Bordering on the limits of what can be considered real or imaginary, Catherine Villermé’s paintings stand at the crossroads of figurativism and abstraction.
Works that leave space for emotion
This artist’s main goal is to leave space for emotion, thus creating landscapes formed by a type of interior vision, producing surreal even subconscious worlds.
Figurative painting is a way for her to tell an emotional story. Catherine Villermé believes in impulses, in listening to vibrations, to frequencies. Because each canvas reveals something that we all carry within ourselves, but that we’re so blissfully unaware of.
In order to create her pictorial projects, Villermé immerses herself in a musical environment in order to build a story little by little about feelings. After a battle with a long illness, Catherine Villermé now draws her inspiration from surpressed and forgotten memeories, where ocean and forest meet.

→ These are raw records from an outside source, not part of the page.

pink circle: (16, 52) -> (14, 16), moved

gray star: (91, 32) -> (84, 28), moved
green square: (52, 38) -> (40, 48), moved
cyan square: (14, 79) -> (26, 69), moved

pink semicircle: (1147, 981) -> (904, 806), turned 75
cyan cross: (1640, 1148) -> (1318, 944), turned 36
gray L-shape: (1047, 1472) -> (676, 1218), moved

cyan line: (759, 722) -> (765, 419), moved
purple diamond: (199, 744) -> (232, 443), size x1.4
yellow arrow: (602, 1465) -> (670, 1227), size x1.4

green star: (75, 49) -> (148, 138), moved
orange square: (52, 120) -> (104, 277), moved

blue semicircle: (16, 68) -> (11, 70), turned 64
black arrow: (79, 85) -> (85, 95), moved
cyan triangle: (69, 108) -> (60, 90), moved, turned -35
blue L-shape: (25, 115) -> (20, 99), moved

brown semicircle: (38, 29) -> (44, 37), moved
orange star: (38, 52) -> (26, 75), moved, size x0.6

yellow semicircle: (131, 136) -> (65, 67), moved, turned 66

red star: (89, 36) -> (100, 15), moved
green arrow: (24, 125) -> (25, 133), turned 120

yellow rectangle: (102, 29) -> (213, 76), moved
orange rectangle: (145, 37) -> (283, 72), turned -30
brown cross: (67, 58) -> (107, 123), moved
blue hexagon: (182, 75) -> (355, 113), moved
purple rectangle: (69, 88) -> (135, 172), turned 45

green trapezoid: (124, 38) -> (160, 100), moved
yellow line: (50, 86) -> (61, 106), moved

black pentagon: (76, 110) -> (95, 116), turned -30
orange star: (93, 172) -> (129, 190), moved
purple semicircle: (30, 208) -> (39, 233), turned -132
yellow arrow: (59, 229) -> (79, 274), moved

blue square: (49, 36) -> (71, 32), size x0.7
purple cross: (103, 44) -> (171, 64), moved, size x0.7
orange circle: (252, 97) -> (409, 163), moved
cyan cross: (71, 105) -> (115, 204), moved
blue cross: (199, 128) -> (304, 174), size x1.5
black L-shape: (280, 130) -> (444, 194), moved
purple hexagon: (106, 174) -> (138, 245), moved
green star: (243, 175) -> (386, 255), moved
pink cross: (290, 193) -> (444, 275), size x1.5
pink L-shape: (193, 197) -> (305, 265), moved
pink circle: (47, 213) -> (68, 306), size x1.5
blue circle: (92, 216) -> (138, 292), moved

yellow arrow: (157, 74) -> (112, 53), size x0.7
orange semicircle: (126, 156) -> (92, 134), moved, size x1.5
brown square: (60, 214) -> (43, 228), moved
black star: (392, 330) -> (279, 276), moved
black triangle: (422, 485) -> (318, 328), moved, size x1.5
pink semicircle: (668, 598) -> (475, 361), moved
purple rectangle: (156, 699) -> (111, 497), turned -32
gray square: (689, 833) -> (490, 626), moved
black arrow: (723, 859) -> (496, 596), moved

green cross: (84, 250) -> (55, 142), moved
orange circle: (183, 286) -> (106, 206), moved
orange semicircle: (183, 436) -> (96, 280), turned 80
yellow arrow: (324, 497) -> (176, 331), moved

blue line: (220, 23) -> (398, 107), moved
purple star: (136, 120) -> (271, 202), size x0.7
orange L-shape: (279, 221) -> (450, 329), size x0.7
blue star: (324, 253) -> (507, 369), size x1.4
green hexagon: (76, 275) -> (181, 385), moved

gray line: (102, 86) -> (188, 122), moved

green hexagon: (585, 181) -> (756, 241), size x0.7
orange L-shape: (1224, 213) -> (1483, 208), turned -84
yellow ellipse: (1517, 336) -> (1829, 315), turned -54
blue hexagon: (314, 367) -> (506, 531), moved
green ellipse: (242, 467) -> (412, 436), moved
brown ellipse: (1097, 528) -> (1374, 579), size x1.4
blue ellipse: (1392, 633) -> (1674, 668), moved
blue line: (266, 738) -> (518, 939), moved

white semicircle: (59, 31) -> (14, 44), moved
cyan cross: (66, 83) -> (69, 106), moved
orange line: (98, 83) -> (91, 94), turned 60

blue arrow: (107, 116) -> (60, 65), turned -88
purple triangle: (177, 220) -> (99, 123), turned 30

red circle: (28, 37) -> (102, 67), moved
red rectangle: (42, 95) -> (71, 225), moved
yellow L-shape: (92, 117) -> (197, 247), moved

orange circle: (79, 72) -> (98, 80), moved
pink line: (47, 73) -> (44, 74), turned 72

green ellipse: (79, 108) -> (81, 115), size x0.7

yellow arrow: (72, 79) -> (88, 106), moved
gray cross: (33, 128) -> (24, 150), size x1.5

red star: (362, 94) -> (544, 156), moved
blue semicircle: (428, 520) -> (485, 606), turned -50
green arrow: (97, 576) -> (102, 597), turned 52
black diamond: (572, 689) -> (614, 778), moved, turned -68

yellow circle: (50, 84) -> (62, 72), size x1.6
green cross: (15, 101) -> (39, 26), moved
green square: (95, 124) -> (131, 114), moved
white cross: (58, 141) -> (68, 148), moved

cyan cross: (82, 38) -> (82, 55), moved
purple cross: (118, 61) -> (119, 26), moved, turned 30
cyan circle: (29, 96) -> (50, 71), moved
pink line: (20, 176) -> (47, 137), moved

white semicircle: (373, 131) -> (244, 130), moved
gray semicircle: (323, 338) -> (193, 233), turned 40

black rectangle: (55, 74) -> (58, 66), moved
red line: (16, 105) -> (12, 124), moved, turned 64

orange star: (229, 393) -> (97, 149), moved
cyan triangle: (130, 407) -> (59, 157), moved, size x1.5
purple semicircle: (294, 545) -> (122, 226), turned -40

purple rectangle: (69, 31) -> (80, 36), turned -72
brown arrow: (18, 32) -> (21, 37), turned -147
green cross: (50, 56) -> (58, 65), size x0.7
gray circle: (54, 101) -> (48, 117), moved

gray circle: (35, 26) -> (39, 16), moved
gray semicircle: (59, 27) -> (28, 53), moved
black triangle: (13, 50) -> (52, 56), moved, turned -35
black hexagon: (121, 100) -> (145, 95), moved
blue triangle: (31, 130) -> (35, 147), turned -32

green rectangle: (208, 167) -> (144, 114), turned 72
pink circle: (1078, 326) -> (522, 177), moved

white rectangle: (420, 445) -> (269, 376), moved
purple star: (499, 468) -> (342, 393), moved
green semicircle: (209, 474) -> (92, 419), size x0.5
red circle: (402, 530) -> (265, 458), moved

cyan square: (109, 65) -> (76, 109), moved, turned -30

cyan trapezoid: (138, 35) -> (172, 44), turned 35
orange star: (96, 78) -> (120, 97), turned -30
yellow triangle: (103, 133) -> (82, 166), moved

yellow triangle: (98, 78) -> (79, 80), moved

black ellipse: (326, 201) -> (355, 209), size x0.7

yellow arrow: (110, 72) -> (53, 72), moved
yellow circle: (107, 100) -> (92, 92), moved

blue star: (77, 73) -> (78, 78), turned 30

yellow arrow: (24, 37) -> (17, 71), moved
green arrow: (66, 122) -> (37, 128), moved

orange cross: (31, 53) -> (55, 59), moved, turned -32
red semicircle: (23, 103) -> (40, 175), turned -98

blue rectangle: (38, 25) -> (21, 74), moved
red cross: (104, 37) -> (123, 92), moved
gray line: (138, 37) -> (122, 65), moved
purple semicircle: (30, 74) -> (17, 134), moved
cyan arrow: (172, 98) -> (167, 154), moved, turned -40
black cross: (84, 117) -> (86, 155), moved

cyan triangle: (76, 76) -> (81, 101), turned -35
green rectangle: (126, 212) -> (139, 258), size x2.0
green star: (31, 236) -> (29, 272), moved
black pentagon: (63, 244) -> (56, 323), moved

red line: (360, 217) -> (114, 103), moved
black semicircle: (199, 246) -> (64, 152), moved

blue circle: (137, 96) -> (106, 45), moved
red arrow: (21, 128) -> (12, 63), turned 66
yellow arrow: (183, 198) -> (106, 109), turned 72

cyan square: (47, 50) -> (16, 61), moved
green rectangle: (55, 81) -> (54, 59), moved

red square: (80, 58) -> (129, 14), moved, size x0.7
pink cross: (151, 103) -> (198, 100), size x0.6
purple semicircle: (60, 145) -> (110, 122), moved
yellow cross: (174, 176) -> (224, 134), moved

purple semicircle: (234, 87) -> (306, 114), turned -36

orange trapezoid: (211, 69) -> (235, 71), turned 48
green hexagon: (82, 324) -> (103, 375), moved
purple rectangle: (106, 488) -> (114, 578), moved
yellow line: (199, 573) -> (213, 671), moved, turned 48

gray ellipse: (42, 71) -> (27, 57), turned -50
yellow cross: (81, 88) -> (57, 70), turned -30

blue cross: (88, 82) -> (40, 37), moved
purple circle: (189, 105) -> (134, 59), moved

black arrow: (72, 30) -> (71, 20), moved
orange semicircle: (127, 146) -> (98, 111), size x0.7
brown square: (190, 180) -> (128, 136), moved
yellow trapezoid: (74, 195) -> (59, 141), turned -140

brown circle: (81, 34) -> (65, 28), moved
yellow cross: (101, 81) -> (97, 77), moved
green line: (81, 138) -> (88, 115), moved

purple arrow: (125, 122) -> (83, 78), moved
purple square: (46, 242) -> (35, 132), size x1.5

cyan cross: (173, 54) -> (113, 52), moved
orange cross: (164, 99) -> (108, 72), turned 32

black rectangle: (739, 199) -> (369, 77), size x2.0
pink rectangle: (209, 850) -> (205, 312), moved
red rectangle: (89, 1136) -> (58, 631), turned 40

A well established technique
Oil on canvas is this artist’s medium of choice for accomplishing her works, a technique that imposes its time, sometimes forcing her to work on an emotion to painstaking extents even reaching the point of self-forgetfulness.
The oil allows all the remorse, all the resumptions, all the overlays, it allows her to confess all her truths, but also lie at the same time.
In her paintings, Catherine Villermé likes to play with light and create colored partitions with the help of brush, a spatula, a finger, a rag, without leaving anything out. She is indeed constantly in search of ways to portray and depict her deepest expectations and desires.